The PEOPLE of the State of California, Plaintiff and Respondent, v. Norman Elton STICE, Defendant and Appellant.*
By information defendant was charged in two counts with violations of Penal Code, section 288. In a jury trial he was convicted on both counts. His motion for a new trial was denied. The court found defendant is a potential sexual psychopath and committed him to a state hospital for observation. Defendant appeals from the order denying his motion for a new trial.
No purpose would be served in detailing the revolting facts. Suffice it to say the evidence supports the verdict as to both counts. Defendant first attacks the credibility of the two children who testified against him. He says they lied. Since the jury impliedly found they had not, that question is not open to review.
On cross-examination of Junior, the child named in count I of the information, he was asked whether he had ever had ‘an experience like this before.’ He said he had not. He was also asked on cross if some two years before he had not committed an improper act with a young girl. The boy answered, ‘No.’ On cross-examination, Kathy, the child named in court II, was asked whether ‘anything like this' had happened to her with anyone else, to which she replied, ‘No.’ On cross Kathy was also asked whether at some time prior to the time the acts charged against defendant were alleged to have been committed her aunt had asked her why she told ‘these stories' about defendant and whether she had said ‘I don't know why.’ The answer was ‘no’ to both questions. Kathy was also asked whether she had not told her aunt at that time that ‘Daddy had told me to say those things' and that ‘Daddy has played with me,’ to both of which questions Kathy answered, ‘No.’
On motion of the People the foregoing testimony of Junior and Kathy was stricken and the jury instructed to entirely disregard it. Defendant asserts error. The ruling was correct. In People v. Whalen, 70 Cal.App.2d 142, 160 P.2d 560, a prosecution under sections 288 and 288a of the Penal Code, this court held that a witness for the People may not be impeached on cross-examination by questions as to specific acts of unchastity.

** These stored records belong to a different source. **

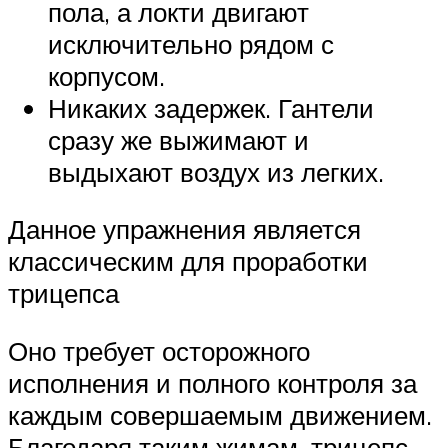
пола, а локти двигают
исключительно рядом с
корпусом.
Никаких задержек. Гантели
сразу же выжимают и
выдыхают воздух из легких.
Данное упражнения является
классическим для проработки
трицепса
Оно требует осторожного
исполнения и полного контроля за
каждым совершаемым движением.
Благодаря таким жимам, трицепс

Defendant says the jury was prejudiced against him ‘thru unnecessary repetition of sordid and heinous acts attributed to defendant.’ The prosecution was endeavoring to elicit from a 9-year-old boy and a 7-year-old girl accurate statements of what had occurred. We find nothing that was prejudicial.
A deputy sheriff testified to a confession made by defendant. It is contended the confession was obtained unlawfully after an unnecessary delay in taking defendant before a magistrate and that the court erred in admitting it in evidence. Defendant was taken into custody about 10 p. m. on July 16, 1957. About 10 a. m. on July 17 defendant confessed. The deputy sheriff testified defendant's statements were made freely and voluntarily, that no promise of reward or immunity was made, and that no force was used. The record does not show when defendant was taken before a magistrate. Defendant says he was released on bail about 3 p. m. on the 17th. He was in custody about 17 hours. Violation of the mandate that a defendant be taken before a magistrate without unnecessary delay (Pen.Code, § 825) without coercion does not render a confession inadmissible. People v. Speaks, 156 Cal.App.2d 25, 319 P.2d 709. There is no evidence of any physical or psychological coercion. It was not error to admit the confession in evidence.
Defendant says his arrest was unlawful. We are cited to no law and have found none that says a defendant may not be prosecuted for a criminal offense because he was arrested unlawfully. Moreover, there is no showing that the arrest was unlawful. A peace officer may arrest a person without a warrant whenever he has reasonable cause to believe that the person to be arrested has committed a felony. Pen.Code, § 836. In the absence of any showing to the contrary, it must be presumed the officers who arrested defendant had reasonable cause to believe he had committed a felony. Code Civ.Proc. § 1963(15, 33).
It is asserted the court erred in denying defendant's motion to have the two children examined by a psychiatrist. No authority is cited nor argument made in support of the assertion. The matter was one within the discretion of the trial judge.
Finally, defendant asserts the court erred in finding that he was a potential psychopath and committing him to a state hospital for observation. The order made in this respect is not reviewable on the appeal from the order denying defendant's motion for a new trial. Sexual psychopathy proceedings are not criminal actions but special proceedings of a civil nature. An original order of commitment as a sexual psychopath is appealable as a final judgment in a special proceeding under section 963 of the Code of Civil Procedure. People v. Gross, 44 Cal.2d 859, 860, 285 P.2d 630. The appeal here is solely from the order denying the motion for a new trial.
The order denying a new trial is affirmed.
SHINN, P. J., and PARKER WOOD, J., concur.